Desde entonces, he vuelto a aquél lugar varias veces, terminando siempre por detenerme ante aquella llave; no sé muy bien si para preguntarme por el porqué de estar ahí colgada, o para confirmarme a mí mismo con alivio que, aún pasado el tiempo y sus cosas, yo seguía aquí. En ocasiones creía ver en aquél objeto una continuación argumental de lo que en la portada del templo ocurría con las putas, usureros, adúlteros y pecadores en general. En otras, era la relación entre la llave y el santo que custodia las puertas del cielo y cuyo acrónimo -de su nombre-, es precisamente dicho objeto.

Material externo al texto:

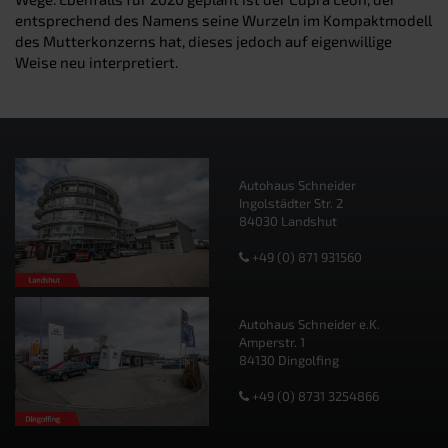
entsprechend des Namens seine Wurzeln im Kompaktmodell
des Mutterkonzerns hat, dieses jedoch auf eigenwillige
Weise neu interpretiert.
Autohaus Schneider
Ingolstädter Str. 2
84030 Landshut
+49 (0) 871 931560
Autohaus Schneider e.K.
Amperstr. 1
84130 Dingolfing
+49 (0) 8731 3254866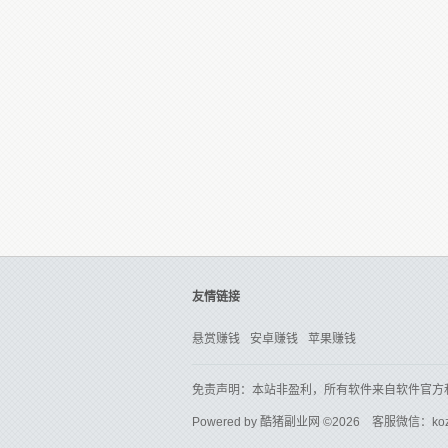
友情链接
悬赏赚钱
安卓赚钱
苹果赚钱
免责声明：本站非盈利，所有软件来自软件官方
Powered by
酷猪副业网
©2026 客服微信：ko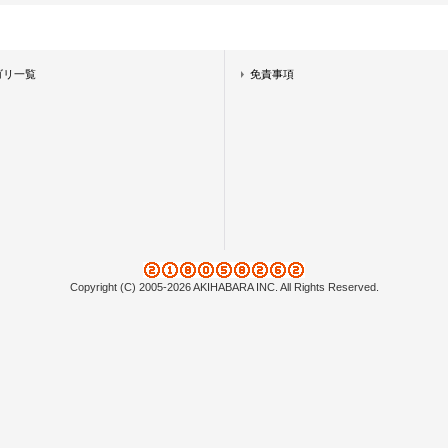
ゴリ一覧
免責事項
Copyright (C) 2005-2026 AKIHABARA INC. All Rights Reserved.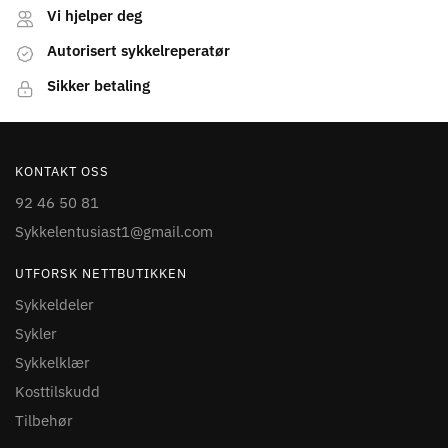
Vi hjelper deg
Autorisert sykkelreperatør
Sikker betaling
KONTAKT OSS
92 46 50 81
Sykkelentusiast1@gmail.com
UTFORSK NETTBUTIKKEN
Sykkeldeler
Sykler
Sykkelklær
Kosttilskudd
Tilbehør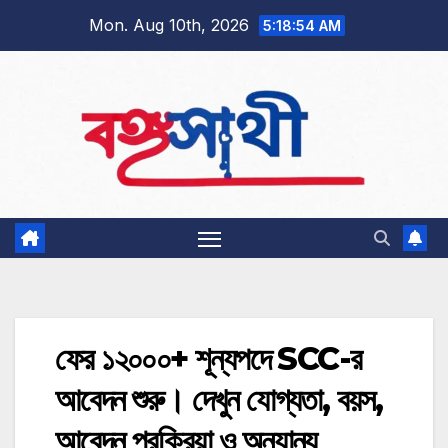
Skip
Mon. Aug 10th, 2026
5:18:55 AM
to
content
ফের ১২০০০+ শূন্যপদে SCC-র
আবেদন শুরু। দেখুন যোগ্যতা, বয়স,
আবেদন প্রক্রিয়া ও অন্যান্য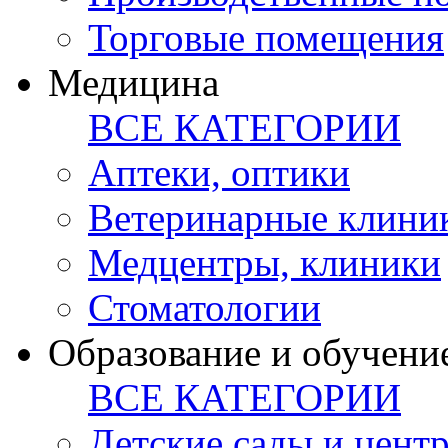
Торговые помещения
Медицина
ВСЕ КАТЕГОРИИ
Аптеки, оптики
Ветеринарные клини
Медцентры, клиники
Стоматологии
Образование и обучени
ВСЕ КАТЕГОРИИ
Детские сады и цент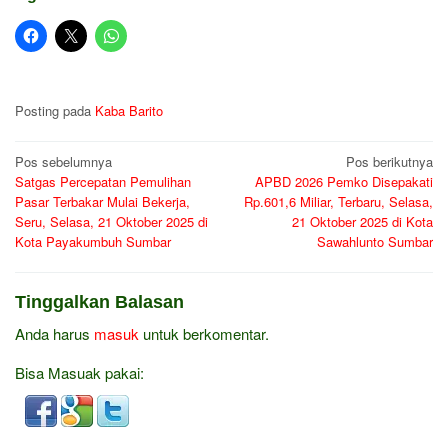
Posting pada
Kaba Barito
Navigasi
Pos sebelumnya
Pos berikutnya
Satgas Percepatan Pemulihan
APBD 2026 Pemko Disepakati
pos
Pasar Terbakar Mulai Bekerja,
Rp.601,6 Miliar, Terbaru, Selasa,
Seru, Selasa, 21 Oktober 2025 di
21 Oktober 2025 di Kota
Kota Payakumbuh Sumbar
Sawahlunto Sumbar
Tinggalkan Balasan
Anda harus
masuk
untuk berkomentar.
Bisa Masuak pakai: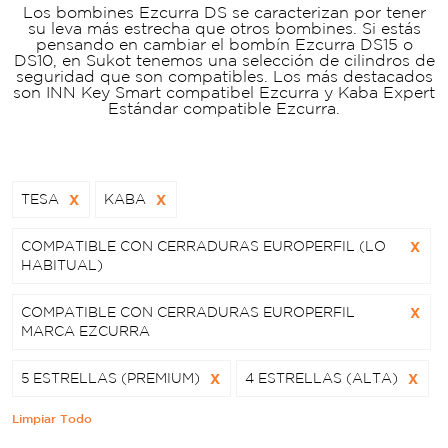
Los bombines Ezcurra DS se caracterizan por tener
su leva más estrecha que otros bombines. Si estás
pensando en cambiar el bombín Ezcurra DS15 o
DS10, en Sukot tenemos una selección de cilindros de
seguridad que son compatibles. Los más destacados
son INN Key Smart compatibel Ezcurra y Kaba Expert
Estándar compatible Ezcurra.
TESA
X
KABA
X
COMPATIBLE CON CERRADURAS EUROPERFIL (LO
X
HABITUAL)
COMPATIBLE CON CERRADURAS EUROPERFIL
X
MARCA EZCURRA
5 ESTRELLAS (PREMIUM)
X
4 ESTRELLAS (ALTA)
X
Limpiar Todo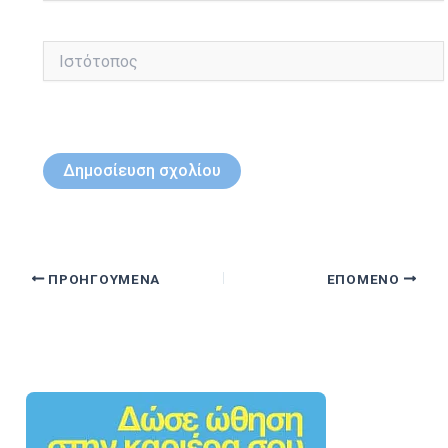
Ιστότοπος
ΠΡΟΗΓΟΎΜΕΝΑ
ΕΠΌΜΕΝΟ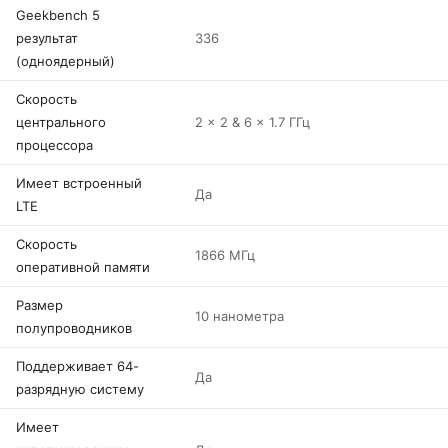
Geekbench 5
результат
336
(одноядерный)
Скорость
центрального
2 x 2 & 6 x 1.7 ГГц
процессора
Имеет встроенный
Да
LTE
Скорость
1866 МГц
оперативной памяти
Размер
10 нанометра
полупроводников
Поддерживает 64-
Да
разрядную систему
Имеет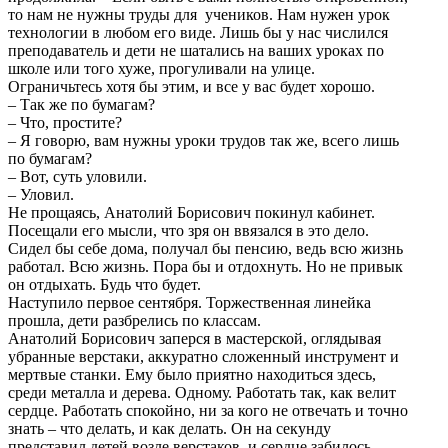
то нам не нужны труды для учеников. Нам нужен урок
технологии в любом его виде. Лишь бы у нас числился
преподаватель и дети не шатались на ваших уроках по
школе или того хуже, прогуливали на улице.
Ограничьтесь хотя бы этим, и все у вас будет хорошо.
– Так же по бумагам?
– Что, простите?
– Я говорю, вам нужны уроки трудов так же, всего лишь
по бумагам?
– Вот, суть уловили.
– Уловил.
Не прощаясь, Анатолий Борисович покинул кабинет.
Посещали его мысли, что зря он ввязался в это дело.
Сидел бы себе дома, получал бы пенсию, ведь всю жизнь
работал. Всю жизнь. Пора бы и отдохнуть. Но не привык
он отдыхать. Будь что будет.
Наступило первое сентября. Торжественная линейка
прошла, дети разбрелись по классам.
Анатолий Борисович заперся в мастерской, оглядывая
убранные верстаки, аккуратно сложенный инструмент и
мертвые станки. Ему было приятно находиться здесь,
среди металла и дерева. Одному. Работать так, как велит
сердце. Работать спокойно, ни за кого не отвечать и точно
знать – что делать, и как делать. Он на секунду
представил детей возле верстаков, и сердце забилось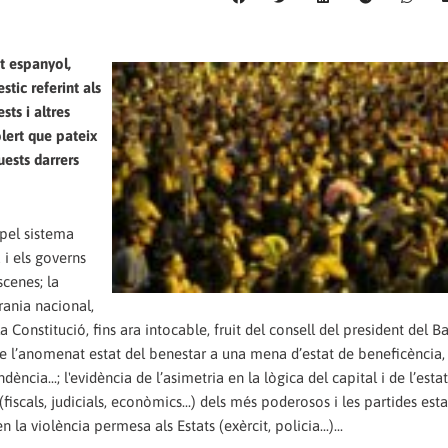
t espanyol,
tic referint als
sts i altres
lert que pateix
uests darrers
pel sistema
 i els governs
scenes; la
rania nacional,
Constitució, fins ara intocable, fruit del consell del president del B
de l’anomenat estat del benestar a una mena d’estat de beneficència,
ència...; l'evidència de l’asimetria en la lògica del capital i de l’esta
fiscals, judicials, econòmics...) dels més poderosos i les partides esta
 la violència permesa als Estats (exèrcit, policia...)...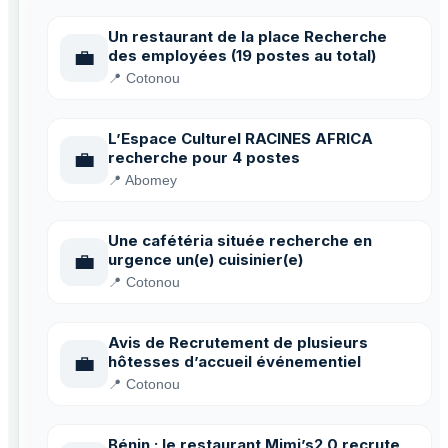
Un restaurant de la place Recherche
💼
des employées (19 postes au total)
📍 Cotonou
L’Espace Culturel RACINES AFRICA
💼
recherche pour 4 postes
📍 Abomey
Une cafétéria située recherche en
💼
urgence un(e) cuisinier(e)
📍 Cotonou
Avis de Recrutement de plusieurs
💼
hôtesses d’accueil événementiel
📍 Cotonou
Bénin : le restaurant Mimi’s2.0 recrute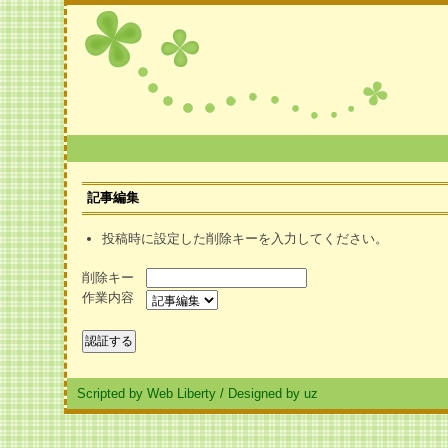
記事編集
投稿時に設定した削除キーを入力してください。
削除キー
作業内容
Scripted by Web Liberty
/
Designed by uz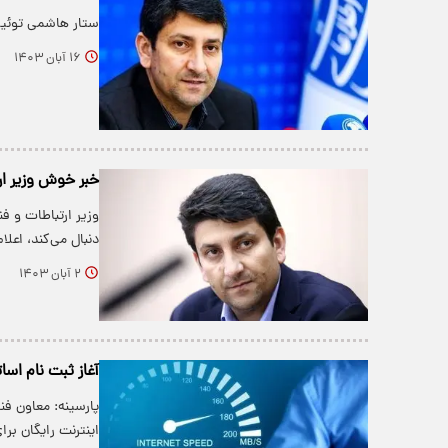
ستار هاشمی توئیت
۱۶ آبان ۱۴۰۳
خبر خوش وزیر ارت
وزیر ارتباطات و ف
دنبال می‌کند، اع
۲ آبان ۱۴۰۳
آغاز ثبت نام اسا
پارسینه: معاون فن
اینترنت رایگان ب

Hubo una ocasión, la anterior a esta última, en que la visité con unos amigos, les señalé la llave y en ese mismo momento, alguien que paseaba por ahí se detuvo a explicarnos una confusa historia, en la que lo mismo corría la Edad Media, que nos veíamos inmersos en medio de una trifulca entre condotieros renacentistas.
El caso es que el buen hombre nos dio una buena idea, y emulando en cierta forma a Byron y los Shelley, aquella noche, después de una copiosa cena, nos reunimos en torno a una botella de aguardiente para relatar cada uno de nosotros la verdadera historia de aquella llave.
No voy a detenerme en detallar los hechos que entonces se narraron, ni siquiera creo que podría llegar a recordarlos con claridad, merced a los efectos del aguardiente que en aquél momento nos sirvió seguramente de inspiración.
Y es que, además, la realidad siempre termina por enseñarnos que gusta de hacer burla a nuestra imaginación. Donde nosotros vemos sacrificios heroicos, obligadas intervenciones de lo sobrenatural, destinos inmutables y un afán mesiánico por trascender; ella nos ofrece vidas mundanas, debilidad, soberbia, traición y el deseo único de sobrevivir.
- La próxima vez, -me dije-, vendré con la lección aprendida. Averiguaré de dónde diablos ha salido y rendiré homenaje, bajo la sombra de aquella llave, a ese recuerdo todavía desconocido.